Saturday, August 11, 2018

Will THE do something about the citations indicator?


International university rankings can be a bit boring sometimes. It is difficult to get excited about the Shanghai rankings, especially at the upper end: Chicago down two places, Peking up one. There was a bit of excitement in 2014 when there was a switch to a new list of highly cited researchers and some universities went up and down a few places, or even a few dozen, but that seems over with now.

The Times Higher Education (THE) world rankings are always fun to read, especially the citations indicator, which since 2010 has proclaimed a succession of unlikely places as having an outsize influence on the world of research: Alexandria University, Hong Kong Baptist University, Bilkent University, Royal Holloway University of London, National Research University MEPhi Moscow, Tokyo Metropolitan University, Federico Santa Maria Technical University Chile, St George's University of London, Anglia Ruskin University Cambridge, Babol Noshirvani University University of Technology Iran.

I wonder if the good and the great of the academic world ever feel uncomfortable about going to those prestigious THE summits while places like the above are deemed to be the equal for research impact or the superior of Chicago or Melbourne or Tsinghua. Do they even look at the indicator scores?

These remarkable results are not because of deliberate cheating but of THE's methodology. First, research documents are divided into 300 plus fields, five types of documents, and five years of publication, and then the world average number of citations (mean) is calculated for each type of publication in each field and in each year. Altogether there are 8000 "cells" with which the average of each university in the THE rankings is compared .

This means that if a university manages to get a few publications in a field where citations are typically low it could easily get a very high citations score. 

Added to this is a "regional modification" where the final citation impact score is divided by the square root of the score of the country in which the country is located.
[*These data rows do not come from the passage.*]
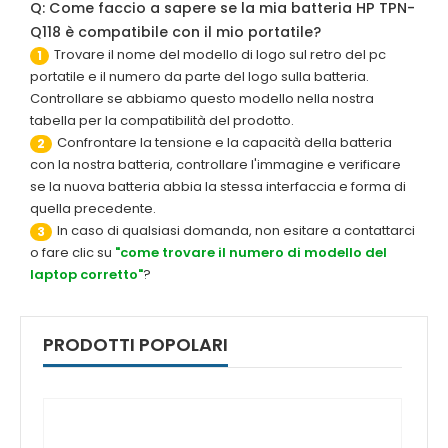
Q: Come faccio a sapere se la mia batteria HP TPN-
Q118 è compatibile con il mio portatile?
Trovare il nome del modello di logo sul retro del pc
1
portatile e il numero da parte del logo sulla batteria.
Controllare se abbiamo questo modello nella nostra
tabella per la compatibilità del prodotto.
Confrontare la tensione e la capacità della batteria
2
con la nostra batteria, controllare l'immagine e verificare
se la nuova batteria abbia la stessa interfaccia e forma di
quella precedente.
In caso di qualsiasi domanda, non esitare a contattarci
3
o fare clic su
"come trovare il numero di modello del
laptop corretto"
?
PRODOTTI POPOLARI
This results in most universities receiving an increased score which is very small for those in productive countries and very high for those in countries that generate few citations. The modification is now applied to half of the citations indicator score.

Then we have the problems of those famous kilo-author mega-cited papers. These are papers with dozens, scores, or hundreds of participating institutions and similar numbers of authors and citations. Until 2015 THE treated every author as as though they were the sole author of a paper, including those with thousands of authors. Then in 2015 they stopped counting papers with over a thousand authors and in 2016 they introduced a modified fractional counting of citations for papers with over thousand authors. Citations were distributed proportionally among the authors with a minimum allotment of five per cent.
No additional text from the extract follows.